しかしそれも、そうなったときのことである。
「ま、いいやいいや」
ひとりごちると、こちらに背を向けて寝ている木戸の体を仰向けに返し、腰のあたりに跨った。じり、と眉根が寄せられ、木戸が目をあける。
「……朝、だな」
障子から洩れる白い光に目を細めた。声がかすれているのは、寝起きのせいばかりではあるまい。
「そうですな。おはようございます」
「……重いんだが」
「男ですから」
「当たってるぞ」
井上の腰を顎で指す。
「男ですから」
にやりと笑ってみせると、木戸は顔をしかめ、井上を乗せたまま半身を起こした。
「今日東京に帰るんだ」
「明日でいいでしょ」
「よくない。今日までの日程で届けてある」
「風邪引いちゃったからごめんね、って一筆書いて出しとけば、三条さんならゆるしてくれますよ」
「お前の頭がお風邪だろ。条公を何だと思ってる」
「つれないですねえ」
手を伸ばして、木戸の髪を撫でる。
「何もなかったみたいな態度は、あんまりじゃないですか」
「何もなくて男どうしひとつ布団で目覚めるか」
「ま、そうですな」
と、一度木戸の上から退いた。重石がなくなって、体を完全に起こそうとした木戸の腰をすばやくとらえる。
「おい、」
「何もなくてこうはこらないもんなあ」
つぷ、と木戸のそこへ指を突き立てた。
「……っ」
「あーあ、どろどろ」
「おまえがし……っ、た、んだろ」
ぐるりと指を回す。そこはゆうべ井上が放ったもので濡れたままになっていた。ふと、尋ねた。
「中はやっぱり、つらいですか」
本当は井上も外に出したほうがいいかとは、最中に考えていた。だが実際その時を迎える頃には凄まじい快感で、木戸を気遣う余裕などなかった。
「このままにしておくと、後がな」
そう言って木戸は、情慾が滴るような艶めかしい顔で笑った。
「はじめはよせと言うつもりだったんだが……あのときはもう、死ぬかと思ったからな。死ぬのなら中でも外でも一緒だと思ったんだ」
「そういうこと言うから俺に襲われるんですよ、あんた」
ぐっ、と、ゆうべ見つけた木戸の弱い場所を押し上げる。木戸の唇から、熱い溜息がこぼれた。
「聞多、」
「なんです」
「風邪じゃなくて暑気中りだ。夏風邪をひくほど俺はおめでたくない」
井上はいよいよにっと頬をゆがませた。下肢の熱が、今にも弾けそうに滾っている。
「暑気中りね。東京に帰ってから仮病だと思われないように、せいぜいぐったりさせなきゃいかんわな」
木戸が言いかえす暇をあたえず、深く口づける。そのまま脚をひらかせて繋がると、喉の奥で高く啼いた。
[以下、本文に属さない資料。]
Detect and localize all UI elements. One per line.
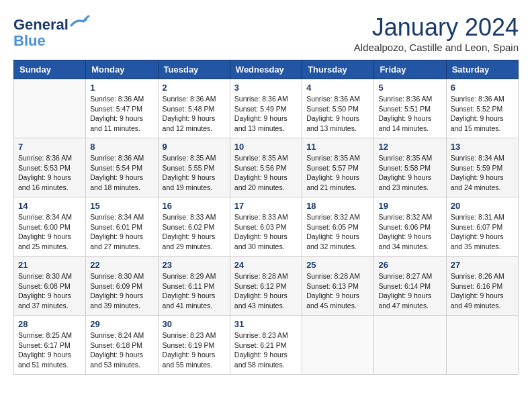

木戸の中はやわらかく井上になじみ、しかし腰を打ちつけるたびに攣えるように締まる。
(これは、はまるな……)
東京へ帰っても、今日のように抱かせてくれるだろうか。知合いが多い分、気をつけねばならないことはふえるだろう。それでも、
(この体を知って我慢ができるほど、俺はジジイじゃないからな)
不都合があれば伊藤にでも何とかしてもらおう。調子よくひとり合点をきめると、井上はいよいよ全身で肉の愉しみに耽りはじめた。